▸ **About this exercise**
Copy out, from the entries below, each line holding the string "рынок".

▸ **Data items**
○ ○ ○ ○ ○

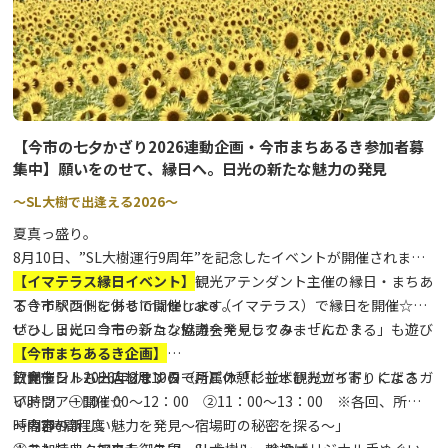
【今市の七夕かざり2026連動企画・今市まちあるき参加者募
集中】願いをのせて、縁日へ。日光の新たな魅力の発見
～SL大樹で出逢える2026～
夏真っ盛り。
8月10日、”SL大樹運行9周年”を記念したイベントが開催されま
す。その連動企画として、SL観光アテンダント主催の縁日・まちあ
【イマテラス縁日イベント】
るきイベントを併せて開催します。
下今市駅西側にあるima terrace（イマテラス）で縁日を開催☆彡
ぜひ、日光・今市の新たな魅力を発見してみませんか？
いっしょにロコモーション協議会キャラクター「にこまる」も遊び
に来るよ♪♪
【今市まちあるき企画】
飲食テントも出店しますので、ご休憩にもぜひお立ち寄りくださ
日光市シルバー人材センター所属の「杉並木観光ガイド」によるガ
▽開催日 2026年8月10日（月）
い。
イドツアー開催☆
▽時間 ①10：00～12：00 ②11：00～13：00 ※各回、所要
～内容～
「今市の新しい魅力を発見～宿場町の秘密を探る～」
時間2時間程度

○ ○ ○ ○ ○

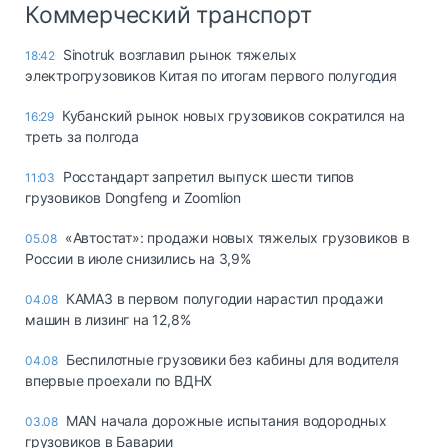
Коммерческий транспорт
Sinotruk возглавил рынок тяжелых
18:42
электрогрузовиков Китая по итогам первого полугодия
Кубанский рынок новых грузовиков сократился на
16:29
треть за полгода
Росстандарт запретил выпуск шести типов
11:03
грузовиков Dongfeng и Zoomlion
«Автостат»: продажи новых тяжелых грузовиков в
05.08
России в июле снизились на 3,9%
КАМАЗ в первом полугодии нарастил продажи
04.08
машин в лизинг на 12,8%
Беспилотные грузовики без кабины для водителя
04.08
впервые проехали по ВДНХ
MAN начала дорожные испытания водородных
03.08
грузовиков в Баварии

○ ○ ○ ○ ○

▸ **Answer to this problem**
Sinotruk возглавил рынок тяжелых
Кубанский рынок новых грузовиков сократился на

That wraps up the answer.